═════ RECORDS FOR THE TASK ═════

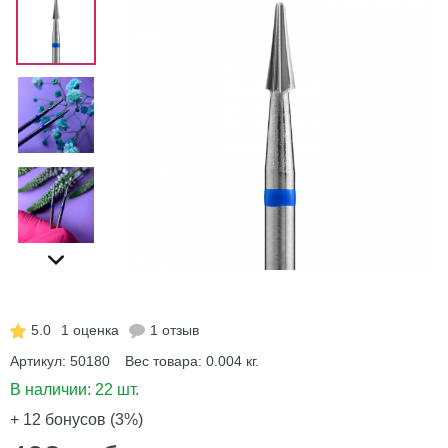
5.0
1 оценка
1 отзыв
Артикул:
50180
Вес товара:
0.004
кг.
В наличии:
22 шт.
+ 12
бонусов (3%)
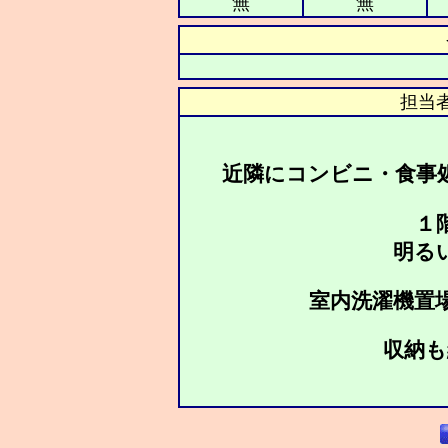
無
無
担当
近隣にコンビニ・食事
１
明る
室内洗濯機置
収納も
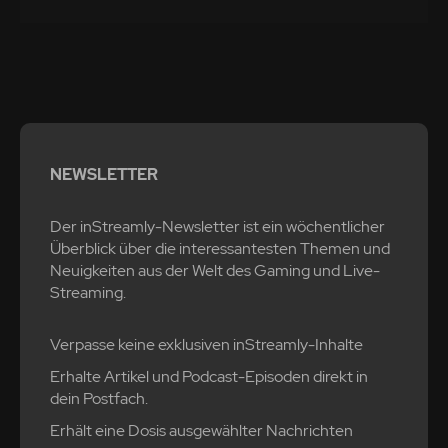
NEWSLETTER
Der inStreamly-Newsletter ist ein wöchentlicher
Überblick über die interessantesten Themen und
Neuigkeiten aus der Welt des Gaming und Live-
Streaming.
Verpasse keine exklusiven inStreamly-Inhalte
Erhalte Artikel und Podcast-Episoden direkt in
dein Postfach.
Erhält eine Dosis ausgewählter Nachrichten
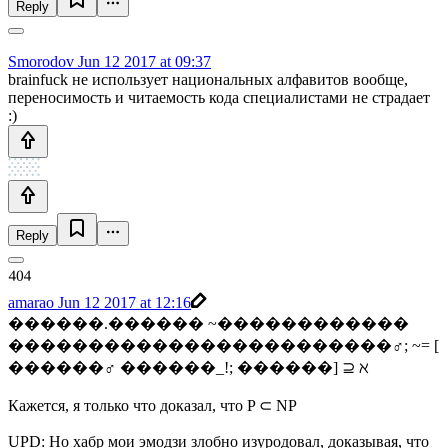
Reply
Smorodov
Jun 12 2017 at 09:37
brainfuck не использует национальных алфавитов вообще,
переносимость и читаемость кода специалистами не страдает
:)
Reply
amarao
Jun 12 2017 at 12:16
������.������ ~������������
������������‍������������‍♂️; ~= [
������‍♂️ ������_!; ������] ⊇ ℵ
Кажется, я только что доказал, что P ⊂ NP
UPD: Но хабр мои эмодзи злобно изуродовал, доказывая, что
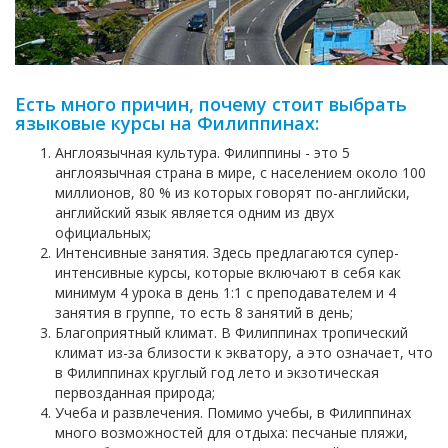
Есть много причин, почему стоит выбрать
языковые курсы на Филиппинах:
Англоязычная культура. Филиппины - это 5
англоязычная страна в мире, с населением около 100
миллионов, 80 % из которых говорят по-английски,
английский язык является одним из двух
официальных;
Интенсивные занятия. Здесь предлагаются супер-
интенсивные курсы, которые включают в себя как
минимум 4 урока в день 1:1 с преподавателем и 4
занятия в группе, то есть 8 занятий в день;
Благоприятный климат. В Филиппинах тропический
климат из-за близости к экватору, а это означает, что
в Филиппинах круглый год лето и экзотическая
первозданная природа;
Учеба и развлечения. Помимо учебы, в Филиппинах
много возможностей для отдыха: песчаные пляжи,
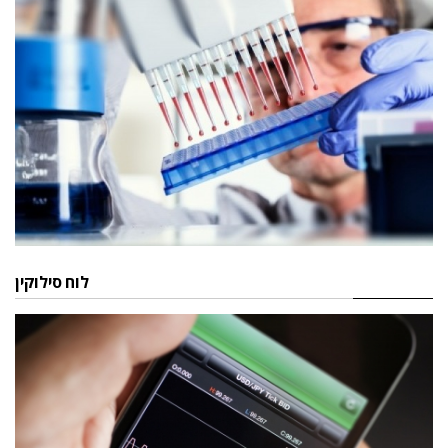
לוח סילוקין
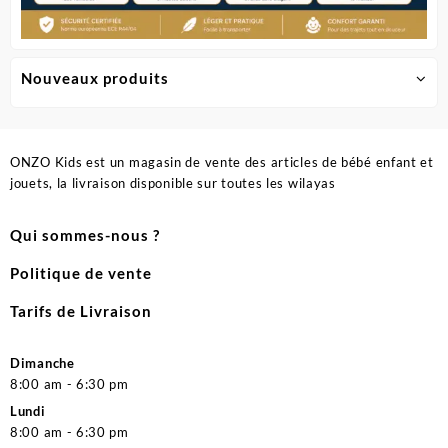
Nouveaux produits
ONZO Kids est un magasin de vente des articles de bébé enfant et
jouets, la livraison disponible sur toutes les wilayas
Qui sommes-nous ?
Politique de vente
Tarifs de Livraison
Dimanche
8:00 am - 6:30 pm
Lundi
8:00 am - 6:30 pm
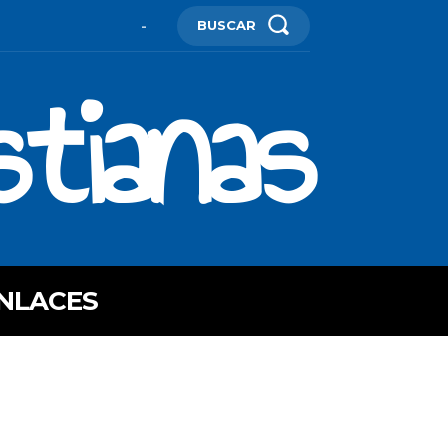
BUSCAR
-
stianas
NLACES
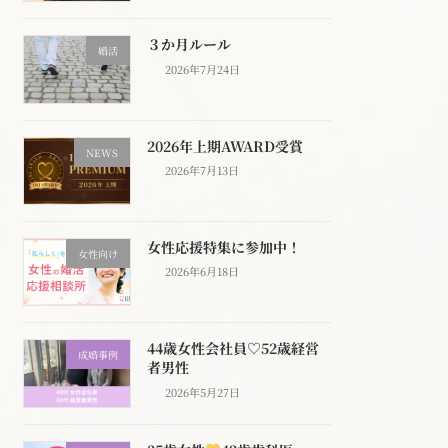
３か月ルール
婚活
2026年7月24日
2026年上期AWARD受賞
NEWS
2026年7月13日
女性応援特集に参加中！
女性向け
2026年6月18日
44歳女性会社員♡52歳経営
成婚事例
者男性
2026年5月27日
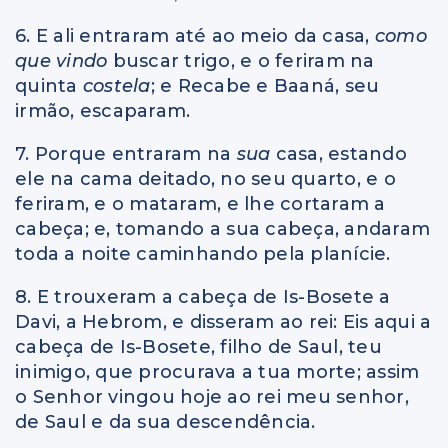
6. E ali entraram até ao meio da casa,
como
que vindo
buscar trigo, e o feriram na
quinta
costela
; e Recabe e Baaná, seu
irmão, escaparam.
7. Porque entraram na
sua
casa, estando
ele na cama deitado, no seu quarto, e o
feriram, e o mataram, e lhe cortaram a
cabeça; e, tomando a sua cabeça, andaram
toda a noite caminhando pela planície.
8. E trouxeram a cabeça de Is-Bosete a
Davi, a Hebrom, e disseram ao rei: Eis aqui a
cabeça de Is-Bosete, filho de Saul, teu
inimigo, que procurava a tua morte; assim
o Senhor vingou hoje ao rei meu senhor,
de Saul e da sua descendência.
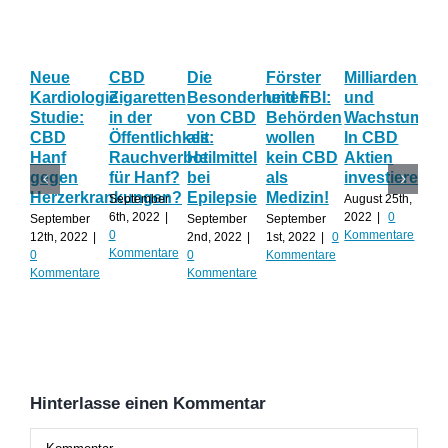
Neue
CBD
Die
Förster
Milliardenum
Ka
Kardiologie
Zigaretten
Besonderheiten
und FBI:
und
Wi
Studie:
in der
von CBD
Behörden
Wachstum:
hil
CBD
Öffentlichkeit:
als
wollen
In CBD
ist
Hanf
Rauchverbot
Heilmittel
kein CBD
Aktien
Ha
gegen
für Hanf?
bei
als
investieren?
na
Herzerkrankungen?
Epilepsie
Medizin!
vie
September
August 25th,
Al
6th, 2022
|
2022
|
0
September
September
September
0
Kommentare
12th, 2022
|
2nd, 2022
|
1st, 2022
|
0
Augu
Kommentare
0
0
Kommentare
202
Kommentare
Kommentare
Kom
Hinterlasse einen Kommentar
Kommentar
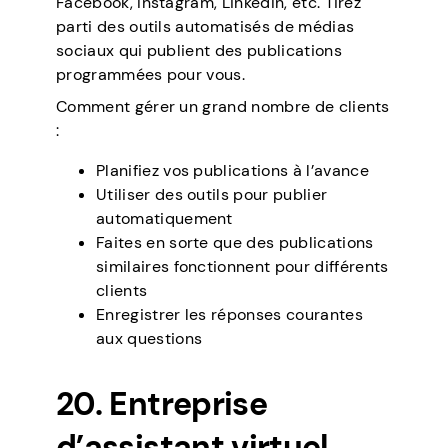
Facebook, Instagram, LinkedIn, etc. Tirez
parti des outils automatisés de médias
sociaux qui publient des publications
programmées pour vous.
Comment gérer un grand nombre de clients
:
Planifiez vos publications à l’avance
Utiliser des outils pour publier
automatiquement
Faites en sorte que des publications
similaires fonctionnent pour différents
clients
Enregistrer les réponses courantes
aux questions
20. Entreprise
d’assistant virtuel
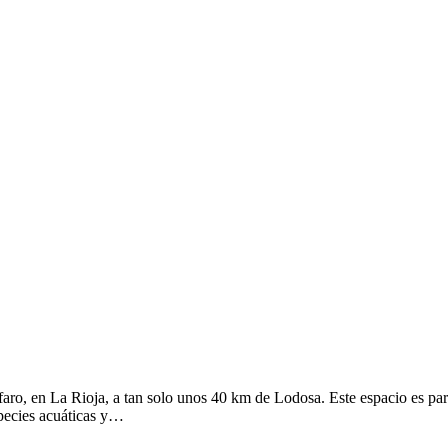
lfaro, en La Rioja, a tan solo unos 40 km de Lodosa. Este espacio es pa
species acuáticas y…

═════

» WHAT TO DO
Each record above is to be copied out exactly; its pictures are not.

» OUTPUT FOR THIS TASK
5.0
1 оценка
1 отзыв
Артикул:
50180
Вес товара:
0.004
кг.
В наличии:
22 шт.
+ 12
бонусов (3%)
無
無
担当
近隣にコンビニ・食事
１
明る
室内洗濯機置
収納も
NEWSLETTER
Der inStreamly-Newsletter ist ein wöchentlicher
Überblick über die interessantesten Themen und
Neuigkeiten aus der Welt des Gaming und Live-
Streaming.
Verpasse keine exklusiven inStreamly-Inhalte
Erhalte Artikel und Podcast-Episoden direkt in
dein Postfach.
Erhält eine Dosis ausgewählter Nachrichten
Reply
Smorodov
Jun 12 2017 at 09:37
brainfuck не использует национальных алфавитов вообще,
переносимость и читаемость кода специалистами не страдает
:)
Reply
amarao
Jun 12 2017 at 12:16
������.������ ~������������
������������‍������������‍♂️; ~= [
������‍♂️ ������_!; ������] ⊇ ℵ
Кажется, я только что доказал, что P ⊂ NP
UPD: Но хабр мои эмодзи злобно изуродовал, доказывая, что
Есть много причин, почему стоит выбрать
языковые курсы на Филиппинах:
Англоязычная культура. Филиппины - это 5
англоязычная страна в мире, с населением около 100
миллионов, 80 % из которых говорят по-английски,
английский язык является одним из двух
официальных;
Интенсивные занятия. Здесь предлагаются супер-
интенсивные курсы, которые включают в себя как
минимум 4 урока в день 1:1 с преподавателем и 4
занятия в группе, то есть 8 занятий в день;
Благоприятный климат. В Филиппинах тропический
климат из-за близости к экватору, а это означает, что
в Филиппинах круглый год лето и экзотическая
первозданная природа;
Учеба и развлечения. Помимо учебы, в Филиппинах
много возможностей для отдыха: песчаные пляжи,
לוח סילוקין
Nouveaux produits
ONZO Kids est un magasin de vente des articles de bébé enfant et
jouets, la livraison disponible sur toutes les wilayas
Qui sommes-nous ?
Politique de vente
Tarifs de Livraison
Dimanche
8:00 am - 6:30 pm
Lundi
8:00 am - 6:30 pm
BUSCAR
-
stianas
NLACES
３か月ルール
婚活
2026年7月24日
2026年上期AWARD受賞
NEWS
2026年7月13日
女性応援特集に参加中！
女性向け
2026年6月18日
44歳女性会社員♡52歳経営
成婚事例
者男性
2026年5月27日
6. E ali entraram até ao meio da casa,
como
que vindo
buscar trigo, e o feriram na
quinta
costela
; e Recabe e Baaná, seu
irmão, escaparam.
7. Porque entraram na
sua
casa, estando
ele na cama deitado, no seu quarto, e o
feriram, e o mataram, e lhe cortaram a
cabeça; e, tomando a sua cabeça, andaram
toda a noite caminhando pela planície.
8. E trouxeram a cabeça de Is-Bosete a
Davi, a Hebrom, e disseram ao rei: Eis aqui a
cabeça de Is-Bosete, filho de Saul, teu
inimigo, que procurava a tua morte; assim
o Senhor vingou hoje ao rei meu senhor,
de Saul e da sua descendência.
Neue
CBD
Die
Förster
Milliardenum
Ka
Kardiologie
Zigaretten
Besonderheiten
und FBI:
und
Wi
Studie:
in der
von CBD
Behörden
Wachstum:
hil
CBD
Öffentlichkeit:
als
wollen
In CBD
ist
Hanf
Rauchverbot
Heilmittel
kein CBD
Aktien
Ha
gegen
für Hanf?
bei
als
investieren?
na
Herzerkrankungen?
Epilepsie
Medizin!
vie
September
August 25th,
Al
6th, 2022
|
2022
|
0
September
September
September
0
Kommentare
12th, 2022
|
2nd, 2022
|
1st, 2022
|
0
Augu
Kommentare
0
0
Kommentare
202
Kommentare
Kommentare
Kom
Hinterlasse einen Kommentar
Kommentar
Facebook, Instagram, LinkedIn, etc. Tirez
parti des outils automatisés de médias
sociaux qui publient des publications
programmées pour vous.
Comment gérer un grand nombre de clients
:
Planifiez vos publications à l’avance
Utiliser des outils pour publier
automatiquement
Faites en sorte que des publications
similaires fonctionnent pour différents
clients
Enregistrer les réponses courantes
aux questions
20. Entreprise
d’assistant virtuel
lfaro, en La Rioja, a tan solo unos 40 km de Lodosa. Este espacio es pa
species acuáticas y…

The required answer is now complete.